SHALAT KAFARAT / BARA'AH
- Apa pendapat anda soal Shalat Kafarat di setiap jumat terakhir ramadhan?
+ Bid'ah dan tak berdasar sehingga tidak boleh diamalkan. Imam Ibnu Hajar al-Haitami dengan tegas menyebutkan demikian, begitu juga para muridnya hingga generasi pengarang I'anatut Thalibin yang menjadi pegangan standar pelajar fikih Syafi'iyah di Indonesia. Itu yang saya pegang dan saya siarkan.
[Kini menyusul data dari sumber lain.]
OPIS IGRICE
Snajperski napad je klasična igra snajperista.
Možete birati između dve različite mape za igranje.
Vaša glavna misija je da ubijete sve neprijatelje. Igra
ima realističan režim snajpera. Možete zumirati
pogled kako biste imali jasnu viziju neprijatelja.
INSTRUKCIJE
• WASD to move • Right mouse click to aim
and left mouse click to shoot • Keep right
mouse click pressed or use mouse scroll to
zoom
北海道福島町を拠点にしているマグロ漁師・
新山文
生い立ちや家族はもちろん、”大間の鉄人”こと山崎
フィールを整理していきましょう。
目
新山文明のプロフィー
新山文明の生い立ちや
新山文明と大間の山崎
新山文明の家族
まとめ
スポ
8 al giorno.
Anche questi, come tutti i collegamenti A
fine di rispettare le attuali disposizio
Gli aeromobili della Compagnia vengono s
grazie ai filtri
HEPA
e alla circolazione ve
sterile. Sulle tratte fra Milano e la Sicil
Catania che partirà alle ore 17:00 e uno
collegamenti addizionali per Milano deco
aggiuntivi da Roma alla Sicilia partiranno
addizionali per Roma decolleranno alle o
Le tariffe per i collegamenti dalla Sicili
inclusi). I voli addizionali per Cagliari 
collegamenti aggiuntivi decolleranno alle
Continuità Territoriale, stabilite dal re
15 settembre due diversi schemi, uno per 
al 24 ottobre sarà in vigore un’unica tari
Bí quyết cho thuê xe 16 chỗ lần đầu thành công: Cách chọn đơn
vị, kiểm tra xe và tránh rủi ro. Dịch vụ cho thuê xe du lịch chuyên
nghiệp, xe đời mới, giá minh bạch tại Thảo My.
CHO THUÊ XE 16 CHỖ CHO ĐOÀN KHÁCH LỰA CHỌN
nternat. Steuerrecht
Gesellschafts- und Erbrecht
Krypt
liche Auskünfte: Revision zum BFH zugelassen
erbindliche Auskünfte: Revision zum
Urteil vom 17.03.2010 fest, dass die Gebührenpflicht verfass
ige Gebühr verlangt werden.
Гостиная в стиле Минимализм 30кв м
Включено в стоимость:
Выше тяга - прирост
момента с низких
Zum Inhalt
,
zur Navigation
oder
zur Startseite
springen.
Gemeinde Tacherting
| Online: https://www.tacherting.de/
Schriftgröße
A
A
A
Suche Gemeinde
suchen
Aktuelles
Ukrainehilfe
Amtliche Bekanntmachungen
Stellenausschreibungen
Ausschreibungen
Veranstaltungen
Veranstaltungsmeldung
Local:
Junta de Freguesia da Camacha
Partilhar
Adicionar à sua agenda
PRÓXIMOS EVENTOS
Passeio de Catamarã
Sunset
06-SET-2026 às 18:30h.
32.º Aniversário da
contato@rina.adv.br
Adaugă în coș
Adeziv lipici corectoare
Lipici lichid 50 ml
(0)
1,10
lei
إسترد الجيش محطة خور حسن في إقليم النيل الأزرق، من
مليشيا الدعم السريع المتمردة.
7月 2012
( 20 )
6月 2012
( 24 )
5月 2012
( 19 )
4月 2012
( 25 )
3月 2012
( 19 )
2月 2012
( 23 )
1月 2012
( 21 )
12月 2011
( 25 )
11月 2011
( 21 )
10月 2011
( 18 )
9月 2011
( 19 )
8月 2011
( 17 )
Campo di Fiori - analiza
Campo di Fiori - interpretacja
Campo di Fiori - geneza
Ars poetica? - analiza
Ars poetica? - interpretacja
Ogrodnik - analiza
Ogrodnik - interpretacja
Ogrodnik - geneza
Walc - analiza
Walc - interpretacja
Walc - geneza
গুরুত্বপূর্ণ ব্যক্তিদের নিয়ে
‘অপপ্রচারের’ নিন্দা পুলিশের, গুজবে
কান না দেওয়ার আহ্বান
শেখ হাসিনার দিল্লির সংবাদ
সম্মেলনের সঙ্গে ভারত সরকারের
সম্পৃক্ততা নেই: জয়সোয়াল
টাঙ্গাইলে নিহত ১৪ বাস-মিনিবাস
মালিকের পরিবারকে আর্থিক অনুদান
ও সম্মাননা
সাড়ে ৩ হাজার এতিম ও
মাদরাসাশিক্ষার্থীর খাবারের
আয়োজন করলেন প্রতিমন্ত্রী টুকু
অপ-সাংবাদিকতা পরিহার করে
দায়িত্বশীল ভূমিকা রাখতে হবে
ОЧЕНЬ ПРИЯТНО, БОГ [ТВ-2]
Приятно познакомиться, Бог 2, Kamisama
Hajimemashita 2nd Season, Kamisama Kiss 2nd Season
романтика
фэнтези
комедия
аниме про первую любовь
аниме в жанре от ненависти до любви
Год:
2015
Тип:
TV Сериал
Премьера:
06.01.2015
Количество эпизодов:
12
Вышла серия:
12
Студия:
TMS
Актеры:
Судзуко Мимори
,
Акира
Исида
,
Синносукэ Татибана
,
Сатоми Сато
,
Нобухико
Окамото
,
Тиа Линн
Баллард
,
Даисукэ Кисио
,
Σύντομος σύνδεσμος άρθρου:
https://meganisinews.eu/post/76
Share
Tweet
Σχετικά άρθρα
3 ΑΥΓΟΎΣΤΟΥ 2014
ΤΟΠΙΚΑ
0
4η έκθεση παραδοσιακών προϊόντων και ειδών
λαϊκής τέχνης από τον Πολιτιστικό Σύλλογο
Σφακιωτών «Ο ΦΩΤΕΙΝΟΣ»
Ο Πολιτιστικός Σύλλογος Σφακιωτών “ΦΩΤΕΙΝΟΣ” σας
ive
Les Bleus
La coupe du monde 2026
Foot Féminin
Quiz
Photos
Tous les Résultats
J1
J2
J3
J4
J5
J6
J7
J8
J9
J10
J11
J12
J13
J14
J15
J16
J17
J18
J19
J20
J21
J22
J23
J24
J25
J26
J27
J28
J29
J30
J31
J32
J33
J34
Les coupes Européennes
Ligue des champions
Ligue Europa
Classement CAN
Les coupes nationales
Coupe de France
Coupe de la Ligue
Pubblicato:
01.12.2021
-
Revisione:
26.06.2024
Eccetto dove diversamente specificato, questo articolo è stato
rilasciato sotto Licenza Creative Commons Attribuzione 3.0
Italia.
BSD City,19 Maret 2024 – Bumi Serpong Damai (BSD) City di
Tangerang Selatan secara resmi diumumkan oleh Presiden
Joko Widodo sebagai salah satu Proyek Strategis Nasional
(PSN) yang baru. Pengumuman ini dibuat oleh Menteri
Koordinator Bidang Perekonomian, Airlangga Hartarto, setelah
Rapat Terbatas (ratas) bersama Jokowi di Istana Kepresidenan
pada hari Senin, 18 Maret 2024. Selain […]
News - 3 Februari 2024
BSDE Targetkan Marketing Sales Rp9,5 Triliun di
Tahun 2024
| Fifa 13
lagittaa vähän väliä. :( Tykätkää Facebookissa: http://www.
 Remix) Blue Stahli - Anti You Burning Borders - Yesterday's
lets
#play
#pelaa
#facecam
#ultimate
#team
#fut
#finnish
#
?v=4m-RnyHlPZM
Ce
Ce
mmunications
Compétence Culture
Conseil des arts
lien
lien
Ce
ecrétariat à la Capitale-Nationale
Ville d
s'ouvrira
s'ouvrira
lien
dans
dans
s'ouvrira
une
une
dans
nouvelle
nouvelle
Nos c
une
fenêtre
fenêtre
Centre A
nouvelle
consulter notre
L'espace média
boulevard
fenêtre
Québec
- Tapi itu biasa dilakukan para ulama besar Yaman di masa lalu, di antaranya adalah Syaikh Abu Bakr bin Salim yang diakui kewaliannya sehingga masyarakat di sana mentradisikan itu. Bagaimana menurut anda?
+ Justru itu saya memilih pendapat yang melarang sebab saya bukan Syaikh Abu Bakr bin Salim.
- Maksudnya?
+ Syaikh Abu Bakr bin Salim adalah sosok istimewa yang pengaruh positifnya sangat besar pada masyarakat tempatnya tinggal dan bahkan hingga ke generasi sekarang. Murid-murid dan pengikut beliau bukan tipikal orang yang meninggalkan shalat atau shalatnya bolong-bolong, apalagi beliau sendiri. Saya yakin beliau melakukan itu dalam rangka menekankan pentingnya kehati-hatian soal Shalat kepada masyarakatnya; jangan-jangan ada shalat yang terlupa atau tidak sempurna syarat rukunnya dalam setahun terakhir sehingga dilakukan qadla. Tindakan berdasar kehati-hatian semacam ini masih bisa dicari landasan justifikasinya, di antaranya dalam penjelasan Qadli Husein.
Akan tetapi saya bukan sosok spesial seperti itu, murid-murid dan masyarakat di sekitar saya juga bukan tipikal yang seperti itu. Kalau saya menyiarkan shalat Kafarat pada masyarakat, hasilnya bukan malah munculnya kehati-hatian tapi justru menganggap enteng. Bukan tidak mungkin malah muncul orang-orang yang salah paham mengira shalat harian lima kali sehari tidak begitu penting sebab bisa ditebus sehari saja di jumat terakhir ramadhan. Bukan tidak mungkin yang shalatnya bolong-bolong malah menunda Qadla shalatnya menunggu hari itu. Dan bisa jadi ada yang mengira bahwa hutang shalat setahun bisa lunas hanya dengan sekali shalat di hari tersebut. Ini semua adalah kesalahan besar.
Sebab itu pendapat tersebut tidak saya pilih, saddan lidz-dzariah (karena menutup potensi keburukan yang dapat terjadi). Yang berani saya siarkan adalah pendapat standar dalam empat mazhab, yaitu shalat lima kali sehari adalah perkara yang amat penting dan wajib. Siapa yang meninggalkannya maka harus diqadla sesegera mungkin, tanpa boleh ditunda lama apalagi dikumpulkan hingga setahun. Hutang sekali shalat diqadla dengan sekali shalat, hutang seratus shalat hanya bisa lunas bila diqadla seratus shalat pula. Inilah pendapat saya dan jawaban saya ketika ditanya.